Candlemas is to the British what Groundhog Day is to Americans. Both are long-standing February 2nd traditions and both are looked on as a means of forecasting the weather. Here, an early spring is forecast if Punxsutawney Phil emerges from his burrow and in the absence of seeing his own shadow decides to hang out with several thousand onlookers. While on the other side of the pond, they make do with a simple poem.
“If Candlemas Day be fair and bright,
Winter will have another flight
But if it be dark with clouds and rain,
Winter is gone, and will not come again.”
photo: John Goodall / St Ives Harbour, St Ives, Cornwall
Another British custom taking place in February is the Cornish game of Hurling the Silver ball.

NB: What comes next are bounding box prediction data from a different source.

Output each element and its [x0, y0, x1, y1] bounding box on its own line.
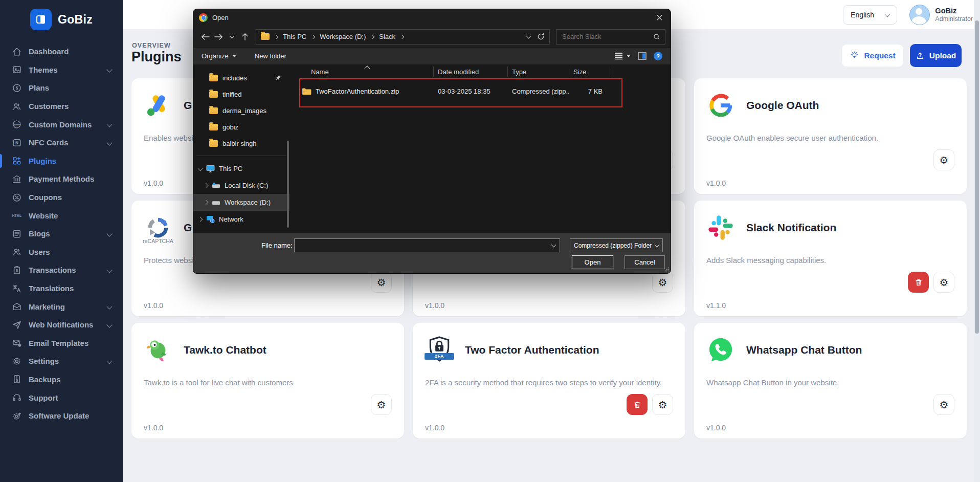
sidebar-item-payment-methods[interactable]: Payment Methods	[0, 170, 123, 188]
plugin-description: Google OAuth enables secure user authent…	[706, 134, 954, 142]
new-folder-button[interactable]: New folder	[255, 52, 286, 60]
page-scrollbar-thumb[interactable]	[975, 20, 979, 334]
chevron-right-icon[interactable]	[198, 217, 203, 222]
file-row-twofactorauthentication-zip[interactable]: TwoFactorAuthentication.zip 03-03-2025 1…	[294, 83, 671, 99]
sidebar-item-marketing[interactable]: Marketing	[0, 297, 123, 316]
column-header-date-modified[interactable]: Date modified	[433, 65, 507, 78]
plugin-version: v1.0.0	[706, 179, 726, 187]
quick-folder-derma-images[interactable]: derma_images	[193, 102, 289, 119]
upload-button[interactable]: Upload	[910, 44, 962, 67]
tree-item-workspace-d[interactable]: Workspace (D:)	[193, 194, 289, 211]
column-header-name[interactable]: Name	[294, 65, 433, 78]
column-divider[interactable]	[433, 67, 434, 77]
forward-icon[interactable]	[212, 31, 225, 42]
up-icon[interactable]	[238, 31, 252, 42]
sidebar-item-web-notifications[interactable]: Web Notifications	[0, 316, 123, 334]
plugin-card-slack: Slack Notification Adds Slack messaging …	[694, 201, 967, 316]
delete-button[interactable]	[627, 394, 648, 415]
view-mode-button[interactable]	[614, 52, 631, 60]
chevron-down-icon	[106, 303, 112, 309]
column-divider[interactable]	[507, 67, 508, 77]
sidebar-item-customers[interactable]: Customers	[0, 97, 123, 116]
dialog-navbar: This PC Workspace (D:) Slack	[193, 26, 671, 47]
column-divider[interactable]	[610, 67, 610, 77]
file-name-input[interactable]	[299, 241, 552, 250]
plugin-title: Two Factor Authentication	[465, 344, 599, 356]
close-icon[interactable]	[648, 9, 671, 26]
quick-folder-balbir-singh[interactable]: balbir singh	[193, 135, 289, 151]
settings-button[interactable]: ⚙	[371, 272, 392, 293]
chevron-down-icon[interactable]	[198, 166, 203, 171]
back-icon[interactable]	[198, 31, 212, 42]
settings-button[interactable]: ⚙	[652, 394, 673, 415]
sidebar-item-plans[interactable]: Plans	[0, 79, 123, 97]
sidebar-item-website[interactable]: Website	[0, 206, 123, 225]
plugin-title: Whatsapp Chat Button	[746, 344, 862, 356]
recent-locations-icon[interactable]	[225, 31, 238, 42]
breadcrumb-slack[interactable]: Slack	[379, 33, 395, 40]
refresh-icon[interactable]	[537, 33, 545, 40]
address-bar[interactable]: This PC Workspace (D:) Slack	[256, 29, 550, 45]
quick-folder-gobiz[interactable]: gobiz	[193, 119, 289, 135]
cancel-button[interactable]: Cancel	[625, 255, 665, 269]
chevron-right-icon[interactable]	[204, 200, 209, 205]
tree-item-local-disk-c[interactable]: Local Disk (C:)	[193, 177, 289, 194]
sidebar-item-email-templates[interactable]: Email Templates	[0, 334, 123, 353]
chevron-down-icon[interactable]	[551, 243, 556, 248]
resize-grip[interactable]	[664, 267, 669, 272]
settings-button[interactable]: ⚙	[933, 272, 954, 293]
page-title: Plugins	[131, 49, 182, 65]
tree-item-this-pc[interactable]: This PC	[193, 160, 289, 177]
column-header-type[interactable]: Type	[507, 65, 569, 78]
settings-button[interactable]: ⚙	[933, 149, 954, 170]
sidebar-item-translations[interactable]: Translations	[0, 279, 123, 298]
sidebar-item-settings[interactable]: Settings	[0, 352, 123, 370]
sidebar-item-coupons[interactable]: Coupons	[0, 188, 123, 207]
breadcrumb-eyebrow: OVERVIEW	[132, 42, 171, 49]
organize-menu[interactable]: Organize	[202, 52, 236, 60]
list-view-icon	[614, 52, 623, 60]
help-button[interactable]: ?	[654, 52, 662, 60]
dialog-title: Open	[212, 14, 229, 21]
sidebar-item-themes[interactable]: Themes	[0, 61, 123, 79]
sidebar-item-nfc-cards[interactable]: NFC Cards	[0, 134, 123, 152]
settings-button[interactable]: ⚙	[371, 394, 392, 415]
left-pane-scrollbar[interactable]	[287, 141, 289, 228]
breadcrumb-this-pc[interactable]: This PC	[283, 33, 306, 40]
settings-button[interactable]: ⚙	[652, 272, 673, 293]
sidebar-item-dashboard[interactable]: Dashboard	[0, 42, 123, 61]
clipboard-dollar-icon	[12, 265, 22, 275]
delete-button[interactable]	[908, 272, 929, 293]
chevron-right-icon	[311, 34, 315, 38]
language-selector[interactable]: English	[843, 5, 897, 25]
sidebar-item-software-update[interactable]: Software Update	[0, 407, 123, 425]
column-header-size[interactable]: Size	[569, 65, 610, 78]
tree-item-network[interactable]: Network	[193, 211, 289, 228]
sidebar-item-support[interactable]: Support	[0, 388, 123, 407]
gear-icon	[12, 356, 22, 366]
file-type-select[interactable]: Compressed (zipped) Folder (*.	[570, 238, 663, 252]
app-logo[interactable]: GoBiz	[0, 0, 123, 42]
quick-folder-includes[interactable]: includes	[193, 70, 289, 86]
breadcrumb-workspace[interactable]: Workspace (D:)	[320, 33, 366, 40]
chevron-right-icon[interactable]	[204, 183, 209, 188]
dialog-titlebar[interactable]: Open	[193, 9, 671, 26]
open-button[interactable]: Open	[572, 255, 613, 269]
dialog-footer: File name: Compressed (zipped) Folder (*…	[193, 233, 671, 273]
search-icon[interactable]	[653, 33, 660, 40]
sidebar-item-transactions[interactable]: Transactions	[0, 261, 123, 279]
sidebar-item-backups[interactable]: Backups	[0, 370, 123, 389]
folder-icon	[209, 124, 218, 130]
request-button[interactable]: Request	[841, 44, 904, 67]
sidebar-item-custom-domains[interactable]: Custom Domains	[0, 115, 123, 134]
user-menu[interactable]: GoBiz Administrator	[909, 5, 973, 25]
search-input[interactable]	[561, 32, 653, 41]
sidebar-item-plugins[interactable]: Plugins	[0, 152, 123, 170]
preview-pane-button[interactable]	[638, 52, 647, 60]
quick-folder-tinified[interactable]: tinified	[193, 86, 289, 102]
settings-button[interactable]: ⚙	[933, 394, 954, 415]
sidebar-item-users[interactable]: Users	[0, 243, 123, 261]
sidebar-item-blogs[interactable]: Blogs	[0, 225, 123, 243]
address-dropdown-icon[interactable]	[526, 34, 531, 39]
column-divider[interactable]	[569, 67, 569, 77]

In St. Ives, this annual team game takes place as part of the town’s ancient Feast which is celebrated on the first Monday after February 3rd. The object being thrown around is a cricket ball-sized ball made of apple wood coated in silver, which participants attempt to grab from each other as they traverse the town. The game kicks-off at 10:30am, with the ball being thrown by the Mayor from the balcony of the Town Hall. It concludes on the stroke of midday, when the last participant holding the ball hands it back to the Mayor, who rewards the victor with a silver coin. Formerly played by the men of St. Ives, it’s now only the children that play.
photo: Jill Floyd / St Columb Major
That is most definitely not the case in St Columb Major, the only other Cornish town where the game is played. There the game is played between two teams of several hundred people, known as the “townsmen” and the “countrymen”. Each team attempts to carry the ball through the 25 square mile town to goals which are placed two miles apart. The game kicks-off at 4:30pm with the ball being thrown out to the crowd from atop a stepladder. A large scrum thereby ensues and for the next 45 minutes or so, the players vigorously endeavor to get possession of the ball and "score" the winning goal.
Although decidedly not for the meek, with scrummages, tackles, and rough and rowdy behavior that has the shops in the town barricading their windows and doors lest they get damaged, the game frequently slows down in order to allow the children of the town to participate. During these downtimes, spectators are also encouraged to touch the ball, as doing so is said to bring luck or fertility.
Unlike St. Ives, St. Columb Major doesn’t award a prize for the winner. Instead the “winner of the ball” is carried back to Market Square on the shoulders of his singing teammates. A few hours later, the ball is put back into use, as the winner takes it around all of the pubs in the town, where it is immersed in gallon jugs of beer, which are then shared amongst all those present.